Which airline and route ?


----------



## sideswipe (21 Mar 2010)

Don't set fire to your underpants.


----------



## Towger (21 Mar 2010)

jhegarty said:


> Which airline and route ?


 
Exactly the right question, Aerlingus don't exactly fly long hall. If you are on the proper long haul flight it will not be 'no frills'. With most you will still get your blankets, eye covers etc etc. There is no need to bring any food or drinks, they will supply more than enough. Often leaving out more food at the galley, if you feel peckish during the night.


----------



## batty (21 Mar 2010)

For "long" long haul don't drink alcohol, you'll end up feeling hung over before you land.  Wouldn't go with pasta, eat lightly, lots of water, walk around as much as can during the flight.


----------



## bullworth (21 Mar 2010)

My favorite tactic is to bring one of those travel pillows which fits snugly around my neck along with some ear plugs. And I try to arrive for the flight feeling sleepy so I can snooze through it.  I think if you can sleep through a long flight its a lot easier.


----------



## BillK (21 Mar 2010)

Agree wholeheartedly with Batty. In the mid 1990's I was flying to and from the West Indies every fortnight for three months and that is exactly how I coped.


----------



## paddyd (21 Mar 2010)

in addition to Battys suggestions, which I always use (bar the alcohol bit)

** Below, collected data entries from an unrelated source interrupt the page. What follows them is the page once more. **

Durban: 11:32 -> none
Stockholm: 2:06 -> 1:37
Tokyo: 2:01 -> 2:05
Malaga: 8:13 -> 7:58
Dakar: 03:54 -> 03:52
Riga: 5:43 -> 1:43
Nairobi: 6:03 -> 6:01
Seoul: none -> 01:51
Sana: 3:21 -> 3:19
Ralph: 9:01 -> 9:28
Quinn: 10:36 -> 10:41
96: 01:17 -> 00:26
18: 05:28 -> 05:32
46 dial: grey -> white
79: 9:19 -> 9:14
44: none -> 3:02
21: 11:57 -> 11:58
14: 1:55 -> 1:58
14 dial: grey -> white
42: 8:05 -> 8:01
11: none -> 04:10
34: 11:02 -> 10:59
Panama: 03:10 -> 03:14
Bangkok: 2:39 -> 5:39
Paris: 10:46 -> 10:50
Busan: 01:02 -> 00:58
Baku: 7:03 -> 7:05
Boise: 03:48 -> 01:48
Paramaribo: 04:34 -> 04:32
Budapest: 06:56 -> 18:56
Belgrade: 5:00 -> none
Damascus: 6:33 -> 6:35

take off your shoes. Your feet swell when in-flight. Its a must.

For an over-nighter, bring a blind fold and ear plugs (but don't put in the ear plugs until at cruising altitude, unless you want the person beside you to get one in the side of the head!).
check with the check-in person if theres any children on board, and if possible get seated away from them (they're someone elses, so they always seem louder than your own).

simple things, but they all help reduce the hours.


----------



## Yeager (21 Mar 2010)

Not all long haul has decent in flight entertainment. Booked Air China to Bangkok from Dublin via Amsterdam and although the price is very keen (by far the cheapest) initial research would suggest its an old 747 and does not have personal entertainment on demand. 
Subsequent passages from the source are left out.